*PROMPT:* Among the records below, how many lines contain the word "Foto"? The answer is a single number.

*INFORMATION GIVEN:*
• • • • • • •

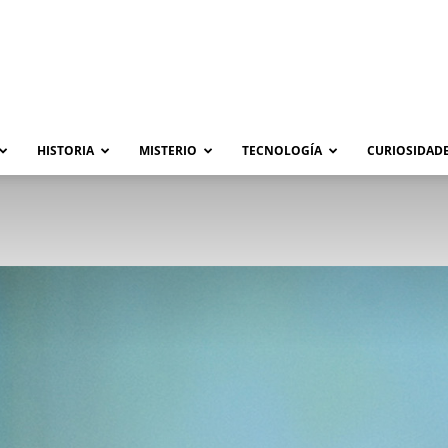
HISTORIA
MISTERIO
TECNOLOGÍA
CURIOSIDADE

• • • • • • •

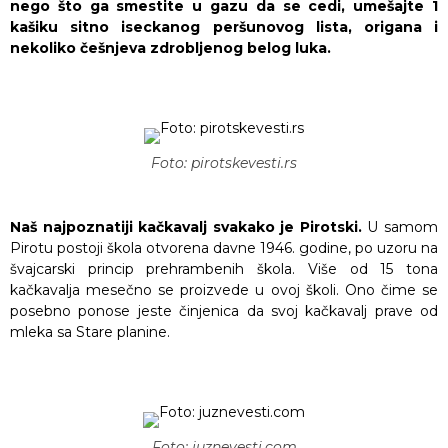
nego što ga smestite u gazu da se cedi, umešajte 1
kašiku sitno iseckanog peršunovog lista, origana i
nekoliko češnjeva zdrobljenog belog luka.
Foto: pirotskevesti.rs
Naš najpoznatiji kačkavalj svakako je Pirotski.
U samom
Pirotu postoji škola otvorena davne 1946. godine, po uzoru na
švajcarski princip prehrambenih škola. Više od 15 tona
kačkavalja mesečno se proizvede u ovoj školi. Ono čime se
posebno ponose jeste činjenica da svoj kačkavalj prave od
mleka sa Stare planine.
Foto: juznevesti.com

• • • • • • •

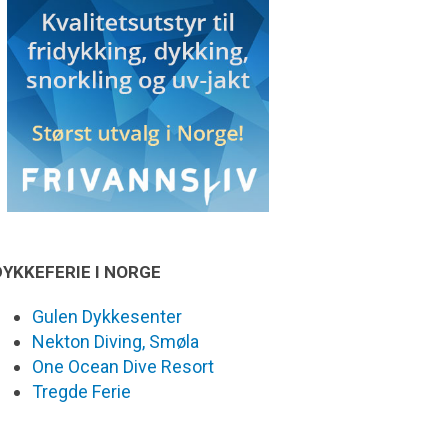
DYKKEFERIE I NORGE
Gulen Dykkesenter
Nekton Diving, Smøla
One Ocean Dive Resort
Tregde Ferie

• • • • • • •

*EXERCISE OUTPUT:* 2